A group of leading nuclear fusion scientists and researchers has submitted a report to the Department of Energy calling for a nuclear fusion pilot plant to be constructed and operational in the US by the 2040s.
The 80-page report, written by the Fusion Energy Sciences Advisory Committee over the course of two years, urges the US government to act decisively lest the country lag behind in fusion energy research and development in the coming decades.
“That (target date) is a line-in-the-sand type of thing,” Wayne Solomon, who served as a committee co-chair, said.
Commercial fusion reactors do not currently exist and fusion power has only been achieved for seconds at a time in the laboratory, with the old adage repeated among the nuclear research community that fusion power is “always 30 years away,” still ringing true.

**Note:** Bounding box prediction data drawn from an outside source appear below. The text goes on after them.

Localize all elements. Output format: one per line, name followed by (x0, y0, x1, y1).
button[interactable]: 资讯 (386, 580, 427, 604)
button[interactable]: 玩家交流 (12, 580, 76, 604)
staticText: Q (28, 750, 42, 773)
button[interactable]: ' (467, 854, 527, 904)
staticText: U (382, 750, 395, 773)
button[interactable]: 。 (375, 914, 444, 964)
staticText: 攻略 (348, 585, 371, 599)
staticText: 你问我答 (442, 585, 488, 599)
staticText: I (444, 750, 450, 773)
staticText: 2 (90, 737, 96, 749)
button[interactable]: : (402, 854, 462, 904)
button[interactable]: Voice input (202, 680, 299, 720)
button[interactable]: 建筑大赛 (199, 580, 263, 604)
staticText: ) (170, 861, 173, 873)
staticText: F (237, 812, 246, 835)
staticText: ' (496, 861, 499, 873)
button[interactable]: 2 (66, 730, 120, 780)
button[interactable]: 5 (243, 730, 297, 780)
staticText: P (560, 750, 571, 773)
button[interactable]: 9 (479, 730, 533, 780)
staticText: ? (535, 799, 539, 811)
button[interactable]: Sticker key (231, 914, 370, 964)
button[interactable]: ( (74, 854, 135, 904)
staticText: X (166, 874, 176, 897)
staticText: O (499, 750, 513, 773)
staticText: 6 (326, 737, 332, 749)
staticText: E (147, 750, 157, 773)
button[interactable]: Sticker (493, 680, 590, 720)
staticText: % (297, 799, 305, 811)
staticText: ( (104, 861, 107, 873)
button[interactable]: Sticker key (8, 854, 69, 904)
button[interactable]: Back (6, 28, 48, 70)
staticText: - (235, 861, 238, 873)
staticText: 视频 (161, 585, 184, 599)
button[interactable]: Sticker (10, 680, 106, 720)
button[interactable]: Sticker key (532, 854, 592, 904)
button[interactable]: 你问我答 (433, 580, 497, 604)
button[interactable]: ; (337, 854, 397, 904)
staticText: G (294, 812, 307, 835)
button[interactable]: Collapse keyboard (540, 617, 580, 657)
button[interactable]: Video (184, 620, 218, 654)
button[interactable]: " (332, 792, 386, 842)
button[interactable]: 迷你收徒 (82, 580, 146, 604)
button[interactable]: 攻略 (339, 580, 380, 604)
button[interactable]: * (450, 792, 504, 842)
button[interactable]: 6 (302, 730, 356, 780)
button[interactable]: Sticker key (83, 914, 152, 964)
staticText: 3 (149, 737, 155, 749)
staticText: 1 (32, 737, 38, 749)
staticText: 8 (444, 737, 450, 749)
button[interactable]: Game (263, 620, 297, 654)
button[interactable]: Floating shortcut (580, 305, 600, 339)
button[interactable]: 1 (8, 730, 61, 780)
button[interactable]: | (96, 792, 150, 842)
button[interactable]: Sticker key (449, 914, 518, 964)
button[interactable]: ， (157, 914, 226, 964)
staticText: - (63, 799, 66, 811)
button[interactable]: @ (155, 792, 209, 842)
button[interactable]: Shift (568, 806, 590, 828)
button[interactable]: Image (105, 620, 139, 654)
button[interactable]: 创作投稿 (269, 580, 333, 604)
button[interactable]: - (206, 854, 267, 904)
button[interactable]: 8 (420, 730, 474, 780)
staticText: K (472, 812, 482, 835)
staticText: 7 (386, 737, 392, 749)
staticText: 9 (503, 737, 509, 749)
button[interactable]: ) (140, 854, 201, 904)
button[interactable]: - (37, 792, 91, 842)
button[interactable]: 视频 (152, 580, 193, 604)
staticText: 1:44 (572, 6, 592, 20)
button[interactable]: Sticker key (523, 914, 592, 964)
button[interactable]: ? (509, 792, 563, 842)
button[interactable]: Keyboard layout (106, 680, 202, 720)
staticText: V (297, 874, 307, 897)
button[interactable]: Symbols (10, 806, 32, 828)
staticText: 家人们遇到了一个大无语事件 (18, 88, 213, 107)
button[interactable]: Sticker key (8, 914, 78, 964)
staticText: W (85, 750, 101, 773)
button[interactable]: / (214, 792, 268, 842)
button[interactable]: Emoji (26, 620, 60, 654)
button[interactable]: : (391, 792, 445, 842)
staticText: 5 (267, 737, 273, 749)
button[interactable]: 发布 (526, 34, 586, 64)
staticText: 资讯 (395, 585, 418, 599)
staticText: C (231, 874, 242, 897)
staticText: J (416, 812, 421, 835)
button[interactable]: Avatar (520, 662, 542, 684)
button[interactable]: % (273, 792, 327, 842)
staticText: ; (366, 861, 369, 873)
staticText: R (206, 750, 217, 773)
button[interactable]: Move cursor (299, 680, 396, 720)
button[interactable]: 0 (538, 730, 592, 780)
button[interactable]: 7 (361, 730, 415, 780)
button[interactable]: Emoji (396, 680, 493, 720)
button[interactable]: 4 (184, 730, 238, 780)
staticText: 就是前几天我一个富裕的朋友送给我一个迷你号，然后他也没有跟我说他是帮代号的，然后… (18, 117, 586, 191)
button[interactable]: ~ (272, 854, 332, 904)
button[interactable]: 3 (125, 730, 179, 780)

The most promising nuclear fusion research remains the International Thermonuclear Experimental Reactor (ITER) project, a multi-billion dollar international project under construction in France, of which the US is a partner. ITER is expected to enter operation in December 2025.
In December 2020, China successfully powered up its own experimental HL-2M Tokamak research reactor, which has been dubbed an “artificial sun,” which can fuse hot plasma and reach temperatures of over 150 million degrees Celsius.
The research reactor is part of China’s participation in the ITER project.
However, ITER will not capture the energy it produces as electricity and will serve more as a proof of concept than a viable replacement for current energy generation capacity.
Fusion power, which emulates the processes taking place in stars like our sun, causes hydrogen nuclei to collide and fuse into helium atoms, releasing incredible amounts of energy. It differs vastly from fission energy (commonplace around the world) in a number of key ways.
Nuclear fission involves splitting the nuclei of atoms to produce energy and is the only commercially available source of nuclear power in the world but suffers from numerous drawbacks, including a lengthy approval and construction process as well as the production of radioactive waste which is extremely difficult and dangerous to dispose of. There is also the significant risk of nuclear meltdown.
However, in nuclear fusion, the half-life of the nuclear material is lower than ten years, making it far less of a headache to manage, once scientists can achieve controlled and stable fusion reactions that is.
Fusion energy would also assuage any fears of repeats of nuclear disasters like Fukushima or Chernobyl as the fusion process can be stopped within seconds, largely eliminating the risk of meltdown.
While the report warned the US risks falling behind other countries in fusion research, it did not provide an estimated cost for the fusion pilot plant nor did it suggest possible sites for such a facility.
“…Given that the new [Biden] administration has indicated an interest in addressing climate change and the like, I would hope and expect that this should receive continued support,” Solomon said.